介護労働の現場から〈01〉
2013年04月07日
普通の労働者

知り合いに介護(高齢者の)の仕事に就いているといえば、返ってくる返事は、きつい、汚い、給料安い……といった類いのものが多く、「奇特な人」扱いか、底辺労働するほど生活に困っているのか……という差別的な目で見られる。
逆に、福祉行政とか介護ビジネス、つまり安い対価で介護の人手を確保したい、老人からの金儲けをたくらむ側からは、「介護は専門職、お年寄りに安全と安心を与え、人間として成長できるやりがいのある仕事」という福祉の金科玉条が喧伝されている。

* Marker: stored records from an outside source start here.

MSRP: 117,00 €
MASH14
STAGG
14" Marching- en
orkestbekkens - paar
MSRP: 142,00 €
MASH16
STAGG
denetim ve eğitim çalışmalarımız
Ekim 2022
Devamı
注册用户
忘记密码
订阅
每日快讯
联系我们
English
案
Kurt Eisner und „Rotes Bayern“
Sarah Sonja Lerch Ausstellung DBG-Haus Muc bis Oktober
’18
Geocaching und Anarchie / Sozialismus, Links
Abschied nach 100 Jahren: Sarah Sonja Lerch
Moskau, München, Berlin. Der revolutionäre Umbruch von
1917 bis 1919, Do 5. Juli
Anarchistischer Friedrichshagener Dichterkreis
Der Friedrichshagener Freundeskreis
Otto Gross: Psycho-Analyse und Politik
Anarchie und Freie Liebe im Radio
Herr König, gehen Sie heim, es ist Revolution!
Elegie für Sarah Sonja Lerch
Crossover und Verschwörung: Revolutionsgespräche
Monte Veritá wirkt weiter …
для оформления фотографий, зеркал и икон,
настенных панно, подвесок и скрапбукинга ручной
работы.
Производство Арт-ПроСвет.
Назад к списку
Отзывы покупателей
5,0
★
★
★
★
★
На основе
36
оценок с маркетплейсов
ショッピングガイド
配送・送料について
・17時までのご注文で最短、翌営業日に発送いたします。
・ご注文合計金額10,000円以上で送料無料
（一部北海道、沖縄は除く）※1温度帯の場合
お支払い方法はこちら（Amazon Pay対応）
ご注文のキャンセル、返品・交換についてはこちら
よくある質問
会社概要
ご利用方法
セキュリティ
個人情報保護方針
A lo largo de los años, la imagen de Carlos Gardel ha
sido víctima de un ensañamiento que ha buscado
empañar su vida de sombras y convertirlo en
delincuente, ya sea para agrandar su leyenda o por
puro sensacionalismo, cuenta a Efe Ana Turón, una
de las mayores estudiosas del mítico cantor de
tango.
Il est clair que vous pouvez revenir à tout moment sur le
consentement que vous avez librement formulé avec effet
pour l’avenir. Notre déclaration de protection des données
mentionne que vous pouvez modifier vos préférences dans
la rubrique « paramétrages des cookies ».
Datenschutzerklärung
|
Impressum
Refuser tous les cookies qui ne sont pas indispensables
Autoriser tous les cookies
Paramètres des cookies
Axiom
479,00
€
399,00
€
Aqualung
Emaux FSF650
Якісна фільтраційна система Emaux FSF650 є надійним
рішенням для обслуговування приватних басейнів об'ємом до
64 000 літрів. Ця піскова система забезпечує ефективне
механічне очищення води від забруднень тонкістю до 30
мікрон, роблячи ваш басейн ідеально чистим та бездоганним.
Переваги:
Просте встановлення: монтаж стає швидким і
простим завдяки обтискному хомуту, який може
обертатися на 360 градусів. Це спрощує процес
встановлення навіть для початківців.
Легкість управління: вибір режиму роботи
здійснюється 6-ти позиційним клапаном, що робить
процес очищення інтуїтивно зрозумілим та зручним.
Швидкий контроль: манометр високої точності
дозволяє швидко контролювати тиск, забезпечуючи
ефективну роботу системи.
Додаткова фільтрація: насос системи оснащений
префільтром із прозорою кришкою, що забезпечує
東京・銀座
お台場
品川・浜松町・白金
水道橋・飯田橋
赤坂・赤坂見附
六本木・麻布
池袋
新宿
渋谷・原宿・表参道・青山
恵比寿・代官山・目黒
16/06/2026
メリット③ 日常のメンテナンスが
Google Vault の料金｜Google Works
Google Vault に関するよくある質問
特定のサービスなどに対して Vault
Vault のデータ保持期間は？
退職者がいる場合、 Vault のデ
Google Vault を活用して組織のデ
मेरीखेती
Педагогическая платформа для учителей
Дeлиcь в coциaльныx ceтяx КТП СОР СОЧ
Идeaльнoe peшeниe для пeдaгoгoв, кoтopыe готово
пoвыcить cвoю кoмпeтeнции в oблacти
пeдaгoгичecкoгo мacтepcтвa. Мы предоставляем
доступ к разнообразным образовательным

そして、介護労働といえば、とびぬけて離職率が高く慢性人手不足。国の介護保険制度の下で介護報酬が低く抑えられているため、介護報酬から支払われる介護労働に近代的な市場原理はなく、いくら人手不足になっても需給関係が賃金や労働条件に反映することはない。いわば国の奴隷で、さらには自国で確保できないから、他国から調達しようと企んでいる。

高齢者施設の火災、認知症施設における虐待や殺傷事件などがニュースになる。「あってはならないこと」と糾弾することは簡単であるが、その背景には必ず制度の問題や介護労働の現場状況が大きな要因としてある。現場の労働者は聖職者でもボランティアでもない。年寄りの召使でもなく、低賃金で過酷な労働に苦しみながら、「働くということ」「歳をとった〈人間〉のこと」を日々考えつづけている普通の労働者である。
これから少しずつ、普通の労働者にとっては「あってはならないこと」を書いていきたいと思う。
私は、60歳近くになって初めて高齢者介護の仕事に就き、経験は一年ほどである。まだ、介護労働のなんたるかを語る資格はないかも知れない。しかし、異業種から飛び込んできた新米が、何年もやってきたベテランよりも、現場がよく観察でき、さらに問題意識を外に向かって発信する能力において劣ることはないのではないかと思う。

介護労働には「守秘義務」がある(それが告発や労働運動を拒んでいる大きな要因)ので、現場を書くことには大きな勇気がいる。また、読者に対しては具体的な記述ができないこともあるし、名前は仮名なので許していただきたい。著者は『あらかん』―アラウンド還暦、である。連載ですので、ヨロシクオネガイシマス。